Only the lines from the one containing "Mask: liver. Output" through the final line below belong in the output, copied exactly and without pictures.

*** Block opens ***

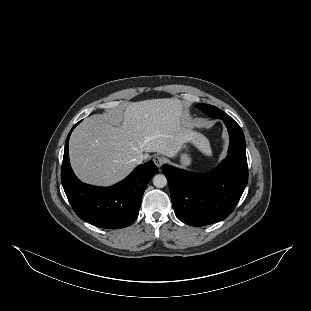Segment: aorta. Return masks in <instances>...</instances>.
<instances>
[{
  "label": "aorta",
  "mask_w": 311,
  "mask_h": 311,
  "mask_svg": "<svg viewBox=\"0 0 311 311\" xmlns=\"http://www.w3.org/2000/svg\"><path fill=\"white\" fill-rule=\"evenodd\" d=\"M153 185L157 188H163L167 185V178L163 174H156L153 177Z\"/></svg>",
  "instance_id": "1"
}]
</instances>
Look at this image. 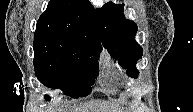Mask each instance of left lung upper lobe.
<instances>
[{"label":"left lung upper lobe","instance_id":"obj_1","mask_svg":"<svg viewBox=\"0 0 193 112\" xmlns=\"http://www.w3.org/2000/svg\"><path fill=\"white\" fill-rule=\"evenodd\" d=\"M124 4L108 2L97 9L99 35L104 47L118 63L127 68L132 77L138 76L136 62L142 57L143 49L135 41L137 25L123 14Z\"/></svg>","mask_w":193,"mask_h":112}]
</instances>
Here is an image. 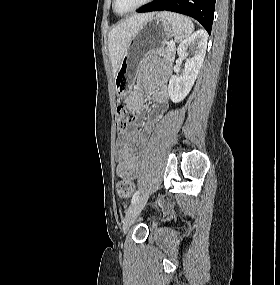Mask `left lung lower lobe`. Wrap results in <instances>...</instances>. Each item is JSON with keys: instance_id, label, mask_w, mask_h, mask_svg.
<instances>
[{"instance_id": "1", "label": "left lung lower lobe", "mask_w": 280, "mask_h": 285, "mask_svg": "<svg viewBox=\"0 0 280 285\" xmlns=\"http://www.w3.org/2000/svg\"><path fill=\"white\" fill-rule=\"evenodd\" d=\"M216 0H154L142 6L137 12L173 11L193 17L211 33Z\"/></svg>"}]
</instances>
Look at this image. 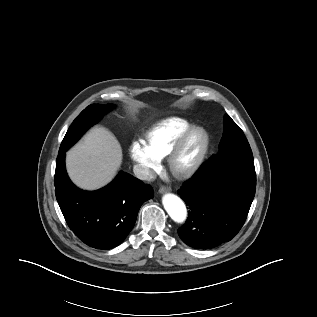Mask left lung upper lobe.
<instances>
[{
    "label": "left lung upper lobe",
    "mask_w": 317,
    "mask_h": 317,
    "mask_svg": "<svg viewBox=\"0 0 317 317\" xmlns=\"http://www.w3.org/2000/svg\"><path fill=\"white\" fill-rule=\"evenodd\" d=\"M223 137L218 155L238 154L253 159L250 145L239 126L229 115L224 116Z\"/></svg>",
    "instance_id": "left-lung-upper-lobe-1"
}]
</instances>
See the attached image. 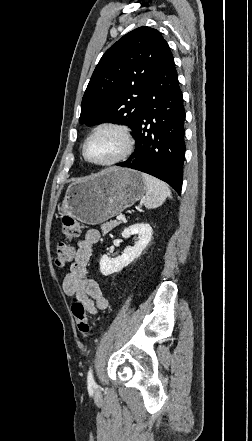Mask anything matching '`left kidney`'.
I'll return each instance as SVG.
<instances>
[{
    "instance_id": "1",
    "label": "left kidney",
    "mask_w": 252,
    "mask_h": 441,
    "mask_svg": "<svg viewBox=\"0 0 252 441\" xmlns=\"http://www.w3.org/2000/svg\"><path fill=\"white\" fill-rule=\"evenodd\" d=\"M152 227L147 223L134 224L126 228L122 232L123 238H129L131 235L137 234V242L134 246L125 248L121 256L114 259L107 255H103L100 260V271L103 275L120 272L124 267L128 266L134 259L140 256L146 248L152 237Z\"/></svg>"
}]
</instances>
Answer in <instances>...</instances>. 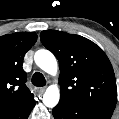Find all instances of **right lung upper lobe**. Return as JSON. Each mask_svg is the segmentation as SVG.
<instances>
[{"instance_id":"obj_1","label":"right lung upper lobe","mask_w":119,"mask_h":119,"mask_svg":"<svg viewBox=\"0 0 119 119\" xmlns=\"http://www.w3.org/2000/svg\"><path fill=\"white\" fill-rule=\"evenodd\" d=\"M34 32H18L0 37V110L34 97L25 85L23 58L35 44Z\"/></svg>"}]
</instances>
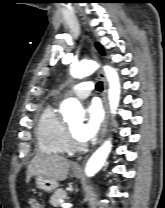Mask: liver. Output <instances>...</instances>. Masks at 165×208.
I'll return each instance as SVG.
<instances>
[{
  "label": "liver",
  "mask_w": 165,
  "mask_h": 208,
  "mask_svg": "<svg viewBox=\"0 0 165 208\" xmlns=\"http://www.w3.org/2000/svg\"><path fill=\"white\" fill-rule=\"evenodd\" d=\"M72 162L59 155L38 154L27 167V181L33 175H43L56 182L64 181Z\"/></svg>",
  "instance_id": "1"
}]
</instances>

*** Block closes ***

WRITTEN RESPONSE |
Mask: liver. Output <instances>...</instances>. Masks at 165×208.
I'll return each instance as SVG.
<instances>
[{
  "label": "liver",
  "mask_w": 165,
  "mask_h": 208,
  "mask_svg": "<svg viewBox=\"0 0 165 208\" xmlns=\"http://www.w3.org/2000/svg\"><path fill=\"white\" fill-rule=\"evenodd\" d=\"M72 162L59 155L38 154L27 167V181L33 175H43L56 182L64 181Z\"/></svg>",
  "instance_id": "1"
}]
</instances>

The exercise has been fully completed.